Return all the lines below in which the string "Graphics" appears.

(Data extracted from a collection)
::::::
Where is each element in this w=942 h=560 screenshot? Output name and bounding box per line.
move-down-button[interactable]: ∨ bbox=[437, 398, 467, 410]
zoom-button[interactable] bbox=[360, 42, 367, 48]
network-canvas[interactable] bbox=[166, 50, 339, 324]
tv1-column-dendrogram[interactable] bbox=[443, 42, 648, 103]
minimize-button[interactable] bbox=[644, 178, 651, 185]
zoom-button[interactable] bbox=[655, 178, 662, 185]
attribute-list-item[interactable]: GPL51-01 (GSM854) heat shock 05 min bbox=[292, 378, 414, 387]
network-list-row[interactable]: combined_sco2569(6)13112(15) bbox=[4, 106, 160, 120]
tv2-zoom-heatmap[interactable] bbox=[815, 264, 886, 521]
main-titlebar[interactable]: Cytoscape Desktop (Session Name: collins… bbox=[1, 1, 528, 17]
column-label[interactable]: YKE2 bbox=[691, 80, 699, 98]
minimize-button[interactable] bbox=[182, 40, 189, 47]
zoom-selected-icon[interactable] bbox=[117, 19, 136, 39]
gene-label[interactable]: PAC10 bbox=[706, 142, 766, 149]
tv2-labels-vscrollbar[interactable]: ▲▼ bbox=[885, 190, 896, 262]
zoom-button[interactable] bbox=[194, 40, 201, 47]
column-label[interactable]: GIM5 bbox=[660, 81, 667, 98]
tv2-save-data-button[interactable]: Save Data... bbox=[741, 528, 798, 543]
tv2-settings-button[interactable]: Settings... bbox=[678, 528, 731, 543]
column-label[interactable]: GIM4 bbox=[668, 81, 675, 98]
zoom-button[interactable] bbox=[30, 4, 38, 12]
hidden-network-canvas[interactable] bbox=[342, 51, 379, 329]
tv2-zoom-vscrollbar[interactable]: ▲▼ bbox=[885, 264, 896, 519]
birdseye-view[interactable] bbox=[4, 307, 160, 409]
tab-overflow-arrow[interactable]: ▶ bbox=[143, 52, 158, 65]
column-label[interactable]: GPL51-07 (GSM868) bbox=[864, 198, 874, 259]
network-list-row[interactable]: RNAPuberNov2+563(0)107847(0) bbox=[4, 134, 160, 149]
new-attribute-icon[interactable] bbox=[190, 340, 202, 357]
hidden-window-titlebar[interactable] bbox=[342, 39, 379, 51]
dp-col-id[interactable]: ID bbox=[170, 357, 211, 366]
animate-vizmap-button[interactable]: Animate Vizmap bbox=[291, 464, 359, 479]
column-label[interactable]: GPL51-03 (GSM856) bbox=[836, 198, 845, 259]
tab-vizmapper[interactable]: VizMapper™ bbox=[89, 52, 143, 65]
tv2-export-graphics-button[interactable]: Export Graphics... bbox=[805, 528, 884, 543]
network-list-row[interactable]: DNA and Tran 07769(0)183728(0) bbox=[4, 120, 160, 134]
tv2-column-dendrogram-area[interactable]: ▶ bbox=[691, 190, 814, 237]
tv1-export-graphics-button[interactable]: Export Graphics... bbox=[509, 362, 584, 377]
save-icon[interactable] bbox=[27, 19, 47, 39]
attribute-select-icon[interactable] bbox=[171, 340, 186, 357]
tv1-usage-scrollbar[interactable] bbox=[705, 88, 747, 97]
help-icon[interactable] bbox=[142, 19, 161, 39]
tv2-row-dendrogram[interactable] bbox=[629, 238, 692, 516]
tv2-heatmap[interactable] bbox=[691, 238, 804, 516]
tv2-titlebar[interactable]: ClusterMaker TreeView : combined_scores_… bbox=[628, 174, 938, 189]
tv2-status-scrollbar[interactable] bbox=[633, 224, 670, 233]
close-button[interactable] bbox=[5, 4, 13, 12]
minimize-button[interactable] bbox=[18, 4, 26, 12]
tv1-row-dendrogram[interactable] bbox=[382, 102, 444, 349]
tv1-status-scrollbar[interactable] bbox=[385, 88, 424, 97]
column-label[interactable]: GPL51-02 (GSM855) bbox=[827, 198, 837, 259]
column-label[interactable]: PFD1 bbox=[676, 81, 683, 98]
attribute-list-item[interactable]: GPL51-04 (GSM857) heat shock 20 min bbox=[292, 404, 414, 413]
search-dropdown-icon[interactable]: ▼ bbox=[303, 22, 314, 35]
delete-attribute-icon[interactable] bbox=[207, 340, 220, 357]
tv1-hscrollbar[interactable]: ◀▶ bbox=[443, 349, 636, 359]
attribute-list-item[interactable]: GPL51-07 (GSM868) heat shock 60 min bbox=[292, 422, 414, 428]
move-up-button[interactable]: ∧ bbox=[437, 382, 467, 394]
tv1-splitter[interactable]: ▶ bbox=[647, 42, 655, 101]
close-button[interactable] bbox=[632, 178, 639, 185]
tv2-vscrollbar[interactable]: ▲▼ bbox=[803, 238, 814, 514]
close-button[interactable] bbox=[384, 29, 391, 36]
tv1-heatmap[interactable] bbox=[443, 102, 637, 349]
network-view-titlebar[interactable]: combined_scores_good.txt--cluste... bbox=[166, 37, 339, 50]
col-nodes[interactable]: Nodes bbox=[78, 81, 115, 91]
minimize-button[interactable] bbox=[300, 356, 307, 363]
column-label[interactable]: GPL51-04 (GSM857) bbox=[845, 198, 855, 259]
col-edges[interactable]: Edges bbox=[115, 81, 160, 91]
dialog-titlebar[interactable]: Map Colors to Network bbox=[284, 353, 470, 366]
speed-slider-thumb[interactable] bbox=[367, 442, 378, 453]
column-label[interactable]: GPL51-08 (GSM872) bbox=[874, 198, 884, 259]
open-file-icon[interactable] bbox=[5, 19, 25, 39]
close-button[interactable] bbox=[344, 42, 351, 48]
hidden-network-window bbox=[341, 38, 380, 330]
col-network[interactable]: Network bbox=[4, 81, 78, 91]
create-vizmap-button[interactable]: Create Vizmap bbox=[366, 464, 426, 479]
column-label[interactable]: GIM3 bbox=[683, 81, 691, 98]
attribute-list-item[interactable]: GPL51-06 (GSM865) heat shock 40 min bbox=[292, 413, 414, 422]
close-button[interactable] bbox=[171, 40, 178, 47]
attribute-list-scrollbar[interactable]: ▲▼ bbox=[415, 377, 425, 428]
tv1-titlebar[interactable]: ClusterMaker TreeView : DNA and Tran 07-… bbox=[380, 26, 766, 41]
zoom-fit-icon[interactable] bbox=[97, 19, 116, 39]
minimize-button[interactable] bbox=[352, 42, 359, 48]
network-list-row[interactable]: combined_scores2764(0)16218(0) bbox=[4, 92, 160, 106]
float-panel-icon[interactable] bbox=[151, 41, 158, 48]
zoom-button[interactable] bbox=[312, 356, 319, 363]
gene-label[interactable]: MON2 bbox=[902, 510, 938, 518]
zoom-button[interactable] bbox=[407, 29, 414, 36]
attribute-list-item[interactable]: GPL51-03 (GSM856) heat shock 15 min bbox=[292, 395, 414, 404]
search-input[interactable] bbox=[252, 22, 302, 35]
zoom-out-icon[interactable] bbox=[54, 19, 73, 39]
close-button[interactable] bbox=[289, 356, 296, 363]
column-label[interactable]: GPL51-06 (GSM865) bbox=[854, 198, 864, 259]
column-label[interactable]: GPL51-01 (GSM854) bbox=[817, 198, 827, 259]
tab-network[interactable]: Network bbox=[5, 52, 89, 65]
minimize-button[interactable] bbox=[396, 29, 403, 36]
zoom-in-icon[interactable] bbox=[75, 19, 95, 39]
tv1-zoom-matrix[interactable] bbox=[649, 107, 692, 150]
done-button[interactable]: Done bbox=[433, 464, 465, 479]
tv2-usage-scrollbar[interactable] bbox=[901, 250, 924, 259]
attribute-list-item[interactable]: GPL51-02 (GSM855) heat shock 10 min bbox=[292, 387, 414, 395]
::::::
**Solution to this problem**.
tv2-export-graphics-button[interactable]: Export Graphics... bbox=[805, 528, 884, 543]
tv1-export-graphics-button[interactable]: Export Graphics... bbox=[509, 362, 584, 377]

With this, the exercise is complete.